March 10, 2023 | 3 Minute Read

  One of the larger changes to the project has been an entire switch performed from C++ to Zig. This was not a choice made lightly, or for little gain.

  C++ had begun giving me problems related the very nature of existing as a nearly 40-year old language. These began cropping up in terms of handling data structures, correct utilization of SIMD types without needing extraordinarily lengthy documentation manuals, and worst: debugging. Essentially each change could cause a massive problem, and hunting down what the problem specifically was, where it came from, and what about the code was causing the issue. Many of these problems were caused by, or exacerbated by, the complex file layout required to prevent circular dependancies. Attempting to migrate codebase to work on linux, so that I could continue development on an extremly cheap laptop, presented further problems not exposed by the Microsoft Visual Studio suite. Also: Make. I am appreciative for what C++ has taught me, but am not blind to newer systems that elected to directly confront those (and other) challenges.

 Zig offered a host of features, bells, and whistles. It has more strict typing to prevent possible goofiness in accidental implicit type casting. It offers error unions, as well as error handling so as to crash gracefully. Performance on Zig should be near on par with C/C++, and even greater in areas where the compiler can detect and utilize hardware instructions not implicitly offered by C/C++ compilers. As well, if I can correctly utilize allocators, I may be able to exceed performance in some areas. Zig offers a feature out of the box which is flatly the best in my opinion: native C compilation. Any C library can be brought in and used, without the requirement of weird, third party interfaces possibly ignoring needed library features. This is possibly the best thing that they could have done, it exposes the language to decades of already existing libraries to use and build upon.

 The process of transitioning to Zig has been very interesting. Every time I begin learning a new language some part of my brain ‘resets’ and I seem to forget how to think programatically.

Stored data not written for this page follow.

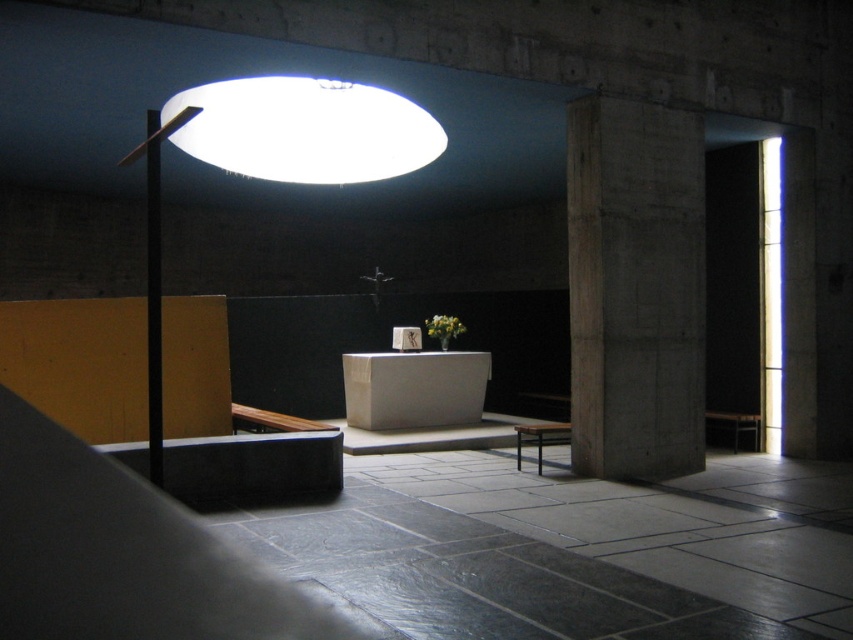 Is concrete pillar at center shorter than white matte lampshade at upper center?

In fact, concrete pillar at center may be taller than white matte lampshade at upper center.

Find the location of a particular element. This screenshot has height=640, width=853. concrete pillar at center is located at coordinates (635, 288).

Where is `concrete pillar at center`? Image resolution: width=853 pixels, height=640 pixels. concrete pillar at center is located at coordinates (635, 288).

Does concrete pillar at center appear under wooden stool at center?

Actually, concrete pillar at center is above wooden stool at center.

Looking at this image, is the position of concrete pillar at center more distant than that of wooden stool at center?

No, concrete pillar at center is in front of wooden stool at center.

At what (x,y) coordinates should I click in order to perform the action: click on concrete pillar at center. Please return your answer as a coordinate pair (x, y). The image size is (853, 640). Looking at the image, I should click on (635, 288).

Which is in front, point (315, 132) or point (564, 422)?

Point (315, 132) is in front.

Is matte black floor lamp at upper center positioned before wooden stool at center?

Yes, it is.

The width and height of the screenshot is (853, 640). Describe the element at coordinates (276, 157) in the screenshot. I see `matte black floor lamp at upper center` at that location.

Locate an element on the screen. matte black floor lamp at upper center is located at coordinates (276, 157). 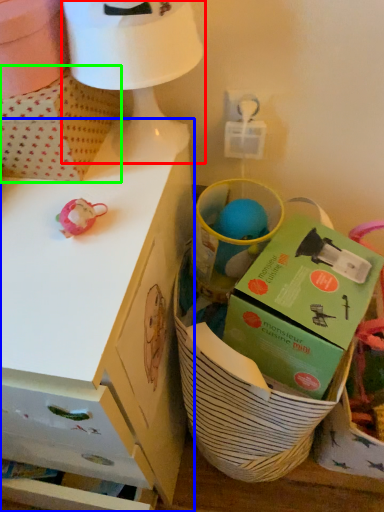 Question: Considering the real-world distances, which object is farthest from table lamp (highlighted by a red box)? desk (highlighted by a blue box) or cardboard box (highlighted by a green box)?

Choices:
 (A) desk
 (B) cardboard box

Answer: (A) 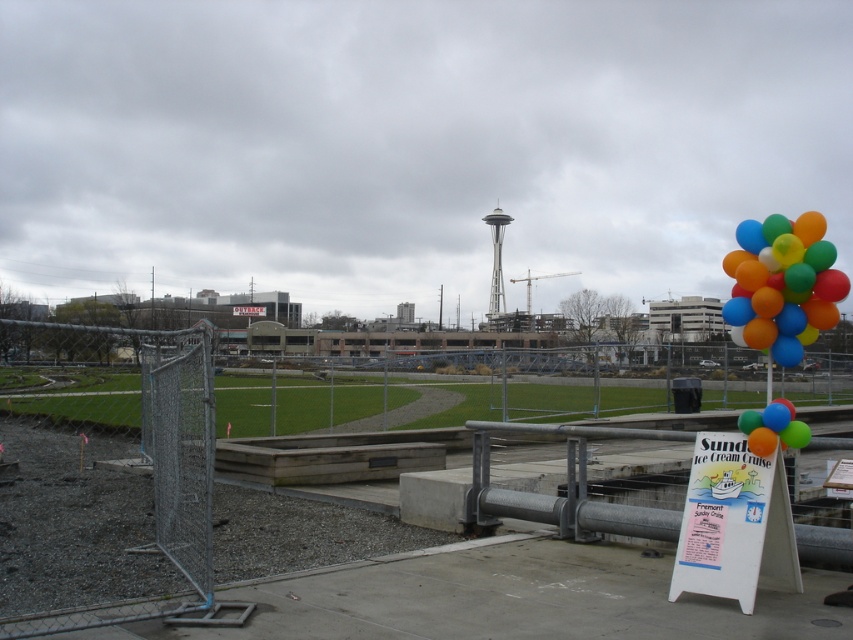 Question: Where is metallic chain-link fence at lower left located in relation to multicolored glossy balloons at right in the image?

Choices:
 (A) left
 (B) right

Answer: (A)

Question: Can you confirm if smooth concrete platform at center is wider than white cardboard sign at lower right?

Choices:
 (A) no
 (B) yes

Answer: (B)

Question: Is smooth concrete platform at center positioned behind white cardboard sign at lower right?

Choices:
 (A) yes
 (B) no

Answer: (B)

Question: Considering the real-world distances, which object is farthest from the white cardboard sign at lower right?

Choices:
 (A) smooth concrete platform at center
 (B) metallic chain-link fence at lower left
 (C) multicolored glossy balloons at right

Answer: (B)

Question: Which object is closer to the camera taking this photo?

Choices:
 (A) smooth concrete platform at center
 (B) white cardboard sign at lower right
 (C) multicolored glossy balloons at right
 (D) metallic chain-link fence at lower left

Answer: (A)

Question: Which of these objects is positioned closest to the multicolored glossy balloons at right?

Choices:
 (A) smooth concrete platform at center
 (B) white cardboard sign at lower right
 (C) metallic chain-link fence at lower left

Answer: (B) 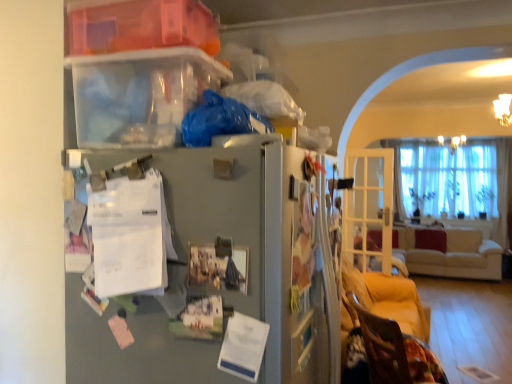 Question: From the image's perspective, does beige fabric couch at right appear higher than clear glass door at right?

Choices:
 (A) no
 (B) yes

Answer: (A)

Question: From a real-world perspective, is beige fabric couch at right located higher than clear glass door at right?

Choices:
 (A) no
 (B) yes

Answer: (A)

Question: Is beige fabric couch at right in contact with clear glass door at right?

Choices:
 (A) no
 (B) yes

Answer: (A)

Question: Would you say beige fabric couch at right is outside clear glass door at right?

Choices:
 (A) yes
 (B) no

Answer: (A)

Question: Is beige fabric couch at right smaller than clear glass door at right?

Choices:
 (A) yes
 (B) no

Answer: (B)

Question: Considering the positions of beige fabric couch at right and translucent plastic storage box at upper left in the image, is beige fabric couch at right wider or thinner than translucent plastic storage box at upper left?

Choices:
 (A) thin
 (B) wide

Answer: (B)

Question: Is beige fabric couch at right inside the boundaries of translucent plastic storage box at upper left, or outside?

Choices:
 (A) inside
 (B) outside

Answer: (B)

Question: Does point (x=420, y=266) appear closer or farther from the camera than point (x=193, y=14)?

Choices:
 (A) farther
 (B) closer

Answer: (A)

Question: Based on their positions, is beige fabric couch at right located to the left or right of translucent plastic storage box at upper left?

Choices:
 (A) left
 (B) right

Answer: (B)

Question: From a real-world perspective, is metallic gray fridge at center physically located above or below velvet brown armchair at lower right?

Choices:
 (A) above
 (B) below

Answer: (A)

Question: Visually, is metallic gray fridge at center positioned to the left or to the right of velvet brown armchair at lower right?

Choices:
 (A) right
 (B) left

Answer: (B)

Question: Relative to velvet brown armchair at lower right, is metallic gray fridge at center in front or behind?

Choices:
 (A) behind
 (B) front

Answer: (B)

Question: Choose the correct answer: Is metallic gray fridge at center inside velvet brown armchair at lower right or outside it?

Choices:
 (A) inside
 (B) outside

Answer: (B)

Question: From their relative heights in the image, would you say metallic gray fridge at center is taller or shorter than beige fabric couch at right?

Choices:
 (A) short
 (B) tall

Answer: (B)

Question: Is metallic gray fridge at center to the left or to the right of beige fabric couch at right in the image?

Choices:
 (A) left
 (B) right

Answer: (A) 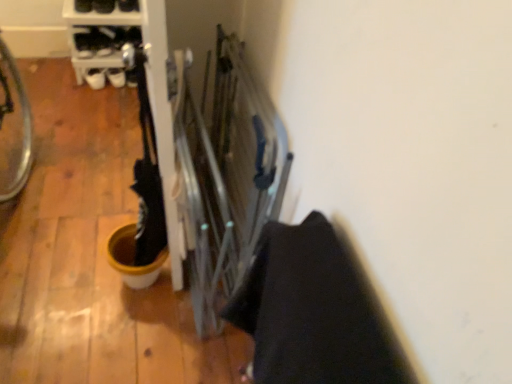 Question: Is black leather shoe at upper center, the second footwear when ordered from left to right, positioned far away from black leather shoe at upper left, which is the 2th footwear from right to left?

Choices:
 (A) no
 (B) yes

Answer: (A)

Question: Is black leather shoe at upper center, the first footwear when ordered from right to left, bigger than black leather shoe at upper left, which is the 2th footwear from right to left?

Choices:
 (A) yes
 (B) no

Answer: (B)

Question: Considering the relative sizes of black leather shoe at upper center, the second footwear when ordered from left to right, and black leather shoe at upper left, which is the 2th footwear from right to left, in the image provided, is black leather shoe at upper center, the second footwear when ordered from left to right, thinner than black leather shoe at upper left, which is the 2th footwear from right to left,?

Choices:
 (A) yes
 (B) no

Answer: (A)

Question: Is black leather shoe at upper center, the first footwear when ordered from right to left, to the left of black leather shoe at upper left, which is counted as the 1th footwear, starting from the left, from the viewer's perspective?

Choices:
 (A) no
 (B) yes

Answer: (A)

Question: From a real-world perspective, is black leather shoe at upper center, the first footwear when ordered from right to left, physically above black leather shoe at upper left, which is counted as the 1th footwear, starting from the left?

Choices:
 (A) yes
 (B) no

Answer: (B)

Question: Is the depth of black leather shoe at upper center, the first footwear when ordered from right to left, less than that of black leather shoe at upper left, which is counted as the 1th footwear, starting from the left?

Choices:
 (A) no
 (B) yes

Answer: (A)

Question: From the image's perspective, is black leather shoe at upper left, which is the 2th footwear from right to left, over black leather shoe at upper center, the second footwear when ordered from left to right?

Choices:
 (A) no
 (B) yes

Answer: (A)

Question: Is black leather shoe at upper left, which is the 2th footwear from right to left, closer to the viewer compared to black leather shoe at upper center, the second footwear when ordered from left to right?

Choices:
 (A) yes
 (B) no

Answer: (A)

Question: Is black leather shoe at upper left, which is counted as the 1th footwear, starting from the left, facing away from black leather shoe at upper center, the second footwear when ordered from left to right?

Choices:
 (A) no
 (B) yes

Answer: (A)

Question: Is black leather shoe at upper left, which is counted as the 1th footwear, starting from the left, bigger than black leather shoe at upper center, the first footwear when ordered from right to left?

Choices:
 (A) yes
 (B) no

Answer: (A)

Question: Considering the relative positions of black leather shoe at upper left, which is the 2th footwear from right to left, and black leather shoe at upper center, the first footwear when ordered from right to left, in the image provided, is black leather shoe at upper left, which is the 2th footwear from right to left, to the right of black leather shoe at upper center, the first footwear when ordered from right to left, from the viewer's perspective?

Choices:
 (A) yes
 (B) no

Answer: (B)

Question: Is black leather shoe at upper left, which is counted as the 1th footwear, starting from the left, shorter than black leather shoe at upper center, the second footwear when ordered from left to right?

Choices:
 (A) no
 (B) yes

Answer: (A)

Question: Considering the relative positions of black leather shoe at upper center, the second footwear when ordered from left to right, and black leather shoe at upper left, which is the 2th footwear from right to left, in the image provided, is black leather shoe at upper center, the second footwear when ordered from left to right, to the left or to the right of black leather shoe at upper left, which is the 2th footwear from right to left,?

The syntax obviously has a ‘new’ness that I haven’t had any familiarity with in C#, Java, PHP, or C++. I still get caught with prefixing type during variable declaration. With Zig being so new, and with it regularly updating and changing so quickly, searching for implementation solutions results in odd answers. Often times stackoverflow and forum answers include references to “possible upcoming feature” that has been in language for quite some time since, but I kvetch.

“Do not use Zig for production,” said the frog.

triangle of gl happiness “Lol,” said the scorpion. “Lmao.”

 Through reimplementation I have found faults within the existing codebase that I have been able to resolve or replace. Though cleanliness/tidiness/consistancy is still an issue, layouts may be more organically placed. I am still not using Zig to its fullest potential. Many of my implementations utilize a naive style of thinking from back when I was still learning C#. I am still pitfalling on occasion, and have had to redo solutions out of forgetting pre-existing implementation or std library features.

 That being said, I feel like the current iteration of the engine is the most foundationally stable at this same point compared to the 0.0.1 or 0.0.2 demo engines. Moving forward, the engine’s stability and fault recovery should be far in excess of its predecessors. In implementing what was assumed safe or stable concepts, I have learned that I could have very easily gotten myself trapped in endianness, or type conversion hell. I am still going to be doing terribly cursed things with type coersion to the GPU driver, so no worries of me coming completely clean. All in all it should be a wild ride, and a much needed boost to project completeness.